On other days, however, our feeling is a bit more like this:

 

melissa-strong-700pxw-6Some days, we just don’t feel like the “experts” we like to be as teachers. We are experimenting with new activities and tools, and are often learning along with our students. And because our activities are so different from the quizzes and tests to which many of our students are accustomed, they sometimes feel less secure as they are learning to prepare for assessments that require more than memorization of content (vocabulary, verb conjugations, etc.), but also the ability to creatively and appropriately apply it in completing a contextualized task.

Our students and our faculty have learned a lot…and we have also had some stumbles this year. That said, do I feel it was worth it? Absolutely. As a result of this project, students and teachers alike have gained the confidence and skills to handle new situations in different cultural contexts with flexibility and creativity. We are all better at what we do for having stretched ourselves this year and, knowing what we and our students are capable of, I expect us to continue to challenge ourselves to make our program ever more effective and meaningful for our students.

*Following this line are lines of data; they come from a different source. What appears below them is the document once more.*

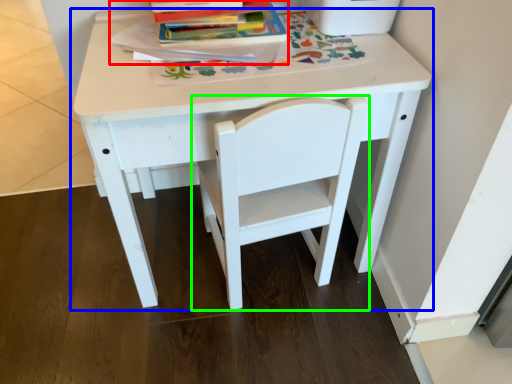 Question: Which is farther away from paperback book (highlighted by a red box)? table (highlighted by a blue box) or chair (highlighted by a green box)?

Choices:
 (A) table
 (B) chair

Answer: (B) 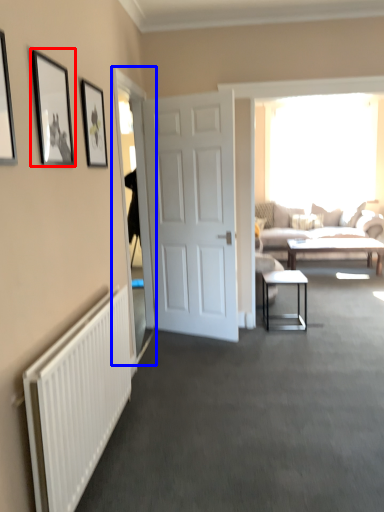 Question: Which point is further to the camera, picture frame (highlighted by a red box) or glass door (highlighted by a blue box)?

Choices:
 (A) picture frame
 (B) glass door

Answer: (B) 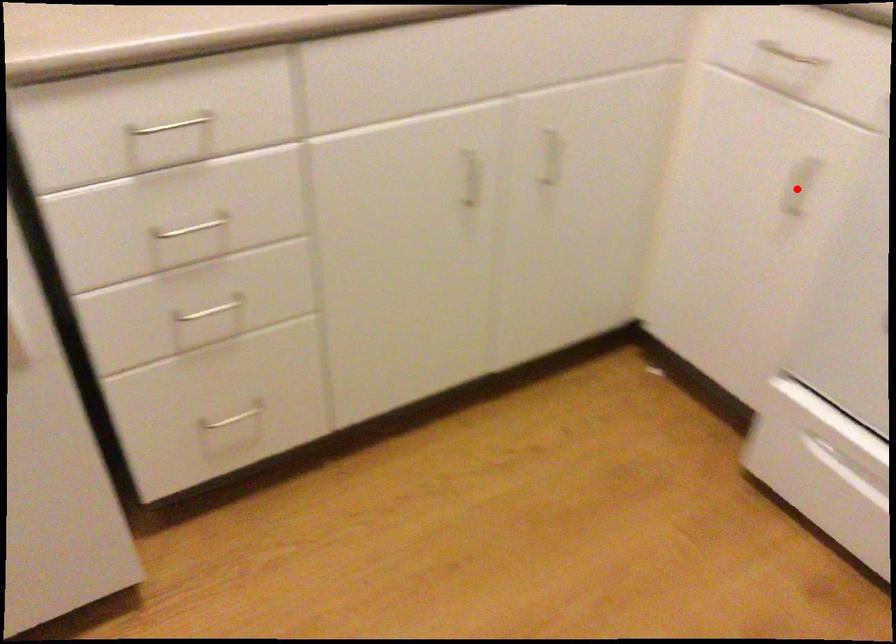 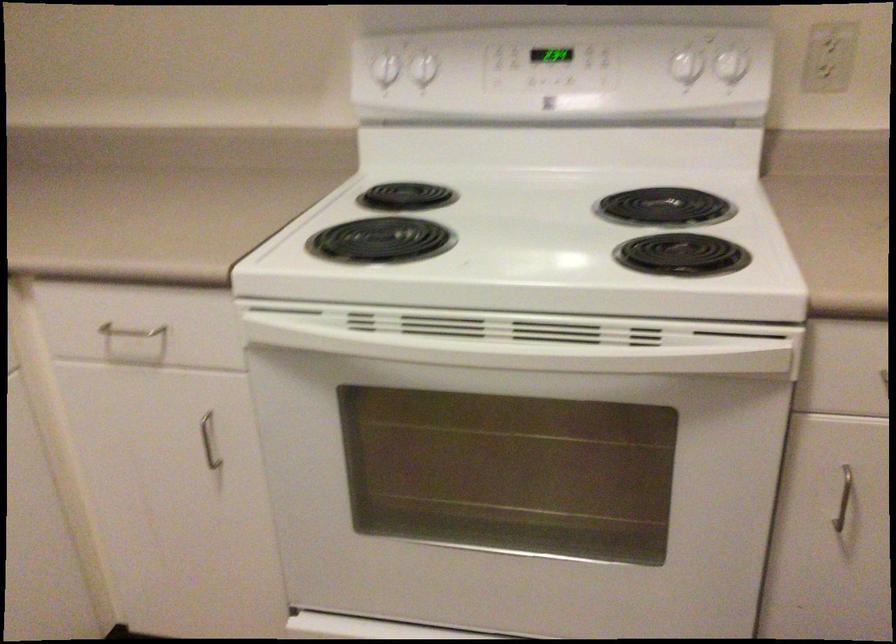 Where in the second image is the point corresponding to the highlighted location from the first image?

(209, 440) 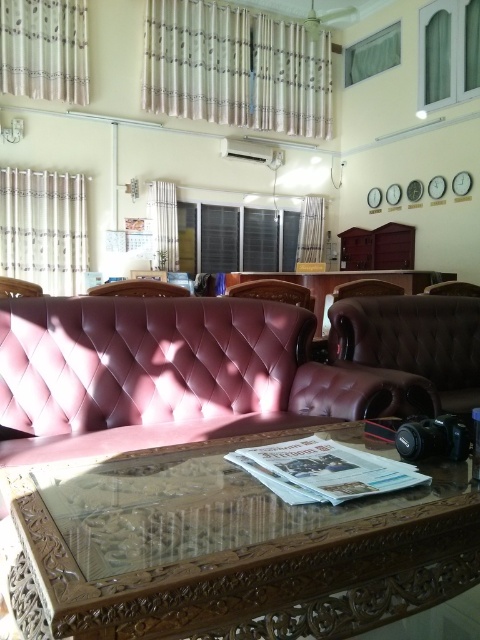 Question: Does transparent glass table at center have a smaller size compared to leather couch at left?

Choices:
 (A) yes
 (B) no

Answer: (B)

Question: Which of the following is the farthest from the observer?

Choices:
 (A) white sheer curtain at center
 (B) sheer fabric curtain at upper center
 (C) brown leather chair at right
 (D) leather couch at left

Answer: (A)

Question: Is transparent glass table at center smaller than sheer fabric curtain at upper center?

Choices:
 (A) no
 (B) yes

Answer: (B)

Question: Which point is closer to the camera?

Choices:
 (A) pyautogui.click(x=435, y=284)
 (B) pyautogui.click(x=8, y=292)

Answer: (B)

Question: Where is leather-like brown armchair at center located in relation to white sheer curtain at left in the image?

Choices:
 (A) left
 (B) right

Answer: (B)

Question: Which of the following is the closest to the observer?

Choices:
 (A) leather-like brown armchair at center
 (B) white sheer curtain at left

Answer: (A) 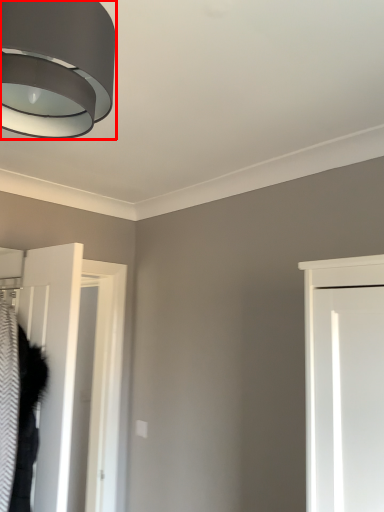 Question: From the image's perspective, considering the relative positions of lamp (annotated by the red box) and door in the image provided, where is lamp (annotated by the red box) located with respect to the staircase?

Choices:
 (A) above
 (B) below

Answer: (A)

Even still, the decision to embark on a project like this–and to stick with it as we encounter obstacles–is not made easily. The risk, of course, is always “failure.” This is where it is up to administrators, including department chairs, to “walk the walk” and be willing to take those same risks we ask of our programs. If we ask teachers to “implement more technology,” are we doing so ourselves, and can we convey to curricular teams why we believe it is essential? If we believe that our students should be more engaged, are we developing ways to accomplish this in our own courses and sharing those ideas with our colleagues? And if we find that we, ourselves, are stuck, are we humble enough to seek mentoring and to work to build those new skills in order to improve our own practice? If we mean to effect pedagogical and cultural change in our schools, we have to be.

In the context of the classroom, what does “failure” really mean? This approach did not work, so I will have to try presenting this idea, asking this question or teaching this skill another way. Failure sounds quite a bit like the learning we hope our students will engage in everyday.